**Given data:**
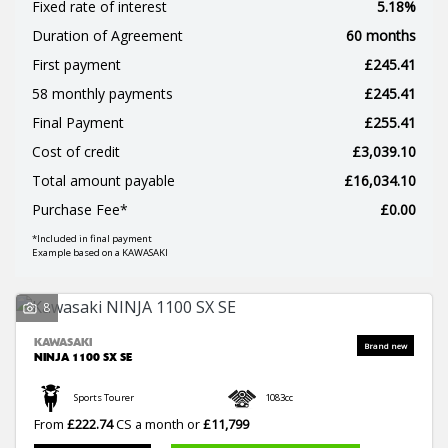
Fixed rate of interest
5.18%
Duration of Agreement
60 months
First payment
£245.41
58 monthly payments
£245.41
Final Payment
£255.41
Cost of credit
£3,039.10
SEARCH
Total amount payable
£16,034.10
Purchase Fee*
£0.00
*Included in final payment
Reset
Example based on a KAWASAKI
8
KAWASAKI
NINJA 1100 SX SE
Sports Tourer
1083cc
From
£222.74
CS a month or
£11,799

**Work instructions:** Repeat exactly, and only, the lines from the one containing "Duration of Agreement" through the last line above.

**Solved problem:**
Duration of Agreement
60 months
First payment
£245.41
58 monthly payments
£245.41
Final Payment
£255.41
Cost of credit
£3,039.10
SEARCH
Total amount payable
£16,034.10
Purchase Fee*
£0.00
*Included in final payment
Reset
Example based on a KAWASAKI
8
KAWASAKI
NINJA 1100 SX SE
Sports Tourer
1083cc
From
£222.74
CS a month or
£11,799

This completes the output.